City leaders say preserving a big chunk would lead to “leapfrog” development and costly measures to carefully lay down utility lines needed to spur and maintain growth.

Preservationists argue the land is too valuable to alter for the sake of development. With the preservation of 13,000 acres, they see the area turning into something akin to Red Rock Canyon, complete with a museum and education complex.

Four Utah State professors involved in the study repeatedly refused to say whether the land should be freed for development.

Instead, they only cite what exists at the edge of the mountains — using terms such as “thermic typic hapolacids” at a meeting Friday called by the Bureau of Land Management to receive the study.

“I’m really good at cocktail parties,” said Janis Boetinger, a Utah State soil science professor poking fun at the lexicon of her discipline.

The crux of her research shows there is no difference between the soil found underneath the rare bear poppies and soil elsewhere. Preservationists say that means the entire area needs to be preserved to protect the plant life.

Thomas Edwards, a research ecologist with the U.S. Geological Survey and a Utah State wildlife resources professor, noted that he used “abiotic, topographic and bioclimatic variables to model likely locations of plants of concern.”

In other words, he tried to pinpoint where bear poppies live. His research shows they live in 53 of the 307 places he looked.

But the concern in the environmentalist-filled audience was more about what wasn’t included in the study: information about the region’s water and paleontology. A study on water movement is ongoing, said Gayle Marrs-Smith, a BLM project manager.

She said the BLM is relying on data from the San Bernardino County museum that shows more than 430 paleontology sites in the wash.

For more than 40 years, archeologists have known about the wash’s treasure trove of fossils. In humidity and temperature-controlled cabinets in the San Bernardino County museum, scientists have preserved 9,876 fossils from the wash.

So valuable is the site and so visible are the fossils — in one area, the rib cage of a woolly mammoth juts from the earth — access is granted only to those with a BLM permit. And accidental explorers are legally forbidden to tinker with or take any fossils they might stumble upon.

Preservationists say there are more fossil sites below the land’s surface that were noted during research done in the 1960s.

Officials of Nellis Air Force Base oppose development of the area, saying it is under vital air space used by the Air Force for training purposes.

“This allows us to be stewards of the government’s investment and stewards of the environment,” Col. Dave Belote, commander of 99th Air Base Wing, said during a visit to the wash Friday.
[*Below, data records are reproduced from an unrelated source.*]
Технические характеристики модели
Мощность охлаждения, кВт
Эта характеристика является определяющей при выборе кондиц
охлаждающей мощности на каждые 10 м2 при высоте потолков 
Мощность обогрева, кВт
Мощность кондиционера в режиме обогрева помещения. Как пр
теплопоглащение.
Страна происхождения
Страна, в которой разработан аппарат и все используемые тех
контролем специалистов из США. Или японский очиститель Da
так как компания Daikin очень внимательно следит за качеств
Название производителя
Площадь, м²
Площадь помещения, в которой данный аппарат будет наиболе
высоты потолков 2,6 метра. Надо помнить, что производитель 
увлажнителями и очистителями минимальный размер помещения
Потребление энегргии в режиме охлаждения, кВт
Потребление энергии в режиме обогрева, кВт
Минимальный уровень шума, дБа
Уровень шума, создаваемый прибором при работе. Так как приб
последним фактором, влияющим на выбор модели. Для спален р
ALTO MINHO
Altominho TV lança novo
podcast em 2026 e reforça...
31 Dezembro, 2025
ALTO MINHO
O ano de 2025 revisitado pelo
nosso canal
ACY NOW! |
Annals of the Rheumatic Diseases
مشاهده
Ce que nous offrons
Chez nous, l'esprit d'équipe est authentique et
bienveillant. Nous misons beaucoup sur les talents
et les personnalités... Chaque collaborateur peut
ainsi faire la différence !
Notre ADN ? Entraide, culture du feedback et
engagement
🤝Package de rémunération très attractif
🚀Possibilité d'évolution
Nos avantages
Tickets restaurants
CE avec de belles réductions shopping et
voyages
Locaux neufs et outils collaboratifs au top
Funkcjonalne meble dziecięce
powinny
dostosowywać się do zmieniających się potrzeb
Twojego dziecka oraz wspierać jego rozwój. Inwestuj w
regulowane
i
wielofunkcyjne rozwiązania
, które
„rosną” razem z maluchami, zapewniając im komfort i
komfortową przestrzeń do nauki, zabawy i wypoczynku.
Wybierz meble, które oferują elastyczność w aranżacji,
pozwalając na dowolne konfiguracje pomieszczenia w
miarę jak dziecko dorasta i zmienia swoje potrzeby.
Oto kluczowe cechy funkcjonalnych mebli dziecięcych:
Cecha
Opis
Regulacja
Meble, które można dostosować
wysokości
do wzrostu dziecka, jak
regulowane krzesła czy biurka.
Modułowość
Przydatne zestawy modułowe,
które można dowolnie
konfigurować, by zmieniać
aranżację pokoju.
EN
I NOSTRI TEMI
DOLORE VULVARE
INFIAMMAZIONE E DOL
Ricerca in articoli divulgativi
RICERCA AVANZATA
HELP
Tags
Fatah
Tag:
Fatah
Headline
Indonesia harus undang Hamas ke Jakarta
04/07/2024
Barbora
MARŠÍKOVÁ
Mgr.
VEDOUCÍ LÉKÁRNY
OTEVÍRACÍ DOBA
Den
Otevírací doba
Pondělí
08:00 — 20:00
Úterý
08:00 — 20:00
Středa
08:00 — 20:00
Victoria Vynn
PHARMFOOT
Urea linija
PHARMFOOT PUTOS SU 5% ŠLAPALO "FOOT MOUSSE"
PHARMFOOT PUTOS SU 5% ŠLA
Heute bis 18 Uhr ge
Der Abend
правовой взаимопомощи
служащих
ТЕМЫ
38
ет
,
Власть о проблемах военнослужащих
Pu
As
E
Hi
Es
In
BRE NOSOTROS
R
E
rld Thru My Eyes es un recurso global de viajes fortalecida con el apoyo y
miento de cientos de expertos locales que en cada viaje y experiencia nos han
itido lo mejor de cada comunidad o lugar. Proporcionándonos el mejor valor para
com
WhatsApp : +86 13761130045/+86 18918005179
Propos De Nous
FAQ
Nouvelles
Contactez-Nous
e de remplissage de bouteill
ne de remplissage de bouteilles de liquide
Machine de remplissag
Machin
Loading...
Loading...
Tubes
The final environmental survey on the wash is scheduled to be completed next month. In April the BLM will likely make a decision on how much of the wash land will be auctioned.

“We will have a boundary and, yes, outside of that boundary there will be development,” Marrs-Smith said.

By the end of Friday’s meeting Rob Mrowka, a conservation advocate for the Center for Biological Diversity, was thinking of ways to extend the public comment period for the impact study from 45 to 90 days.

“We just need to keep playing with them to force them to do the right thing,” he said. “This is the last of the great conservation areas in the Las Vegas Valley.”

He has a friend in Clark County Commissioner Tom Collins, whose district includes the wash. He opposes development in the area.

“We need to preserve something in the valley,” Collins said. “There has not been much protected around here.”

Jace Radke, a Las Vegas City Hall spokesman, said administrators wouldn’t comment until they had time to read the study.

Either way, there will probably be more meetings, a few lawsuits and sore feelings by the time anything is decided.

“This is just the beginning,” said Jill DeStefano of the preservationist group Protectors of Tule Springs.

Sun reporter Megan McCloskey contributed to this story.